## Exercise goal
Return all lines of the data in which the string "precios" occurs.

Dataset records Start Marker

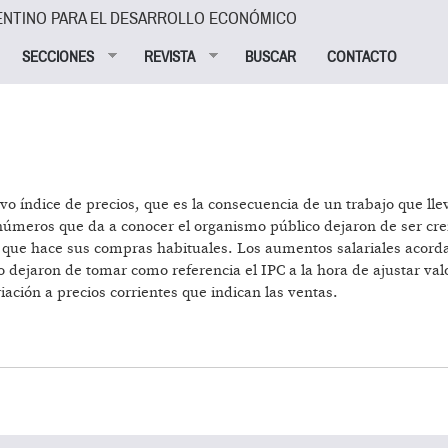
ENTINO PARA EL DESARROLLO ECONÓMICO
SECCIONES
REVISTA
BUSCAR
CONTACTO
vo índice de precios, que es la consecuencia de un trabajo que ll
números que da a conocer el organismo público dejaron de ser creíb
que hace sus compras habituales. Los aumentos salariales acordado
jo dejaron de tomar como referencia el IPC a la hora de ajustar va
iación a precios corrientes que indican las ventas.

Dataset records End Marker

## Expected answer
vo índice de precios, que es la consecuencia de un trabajo que ll
iación a precios corrientes que indican las ventas.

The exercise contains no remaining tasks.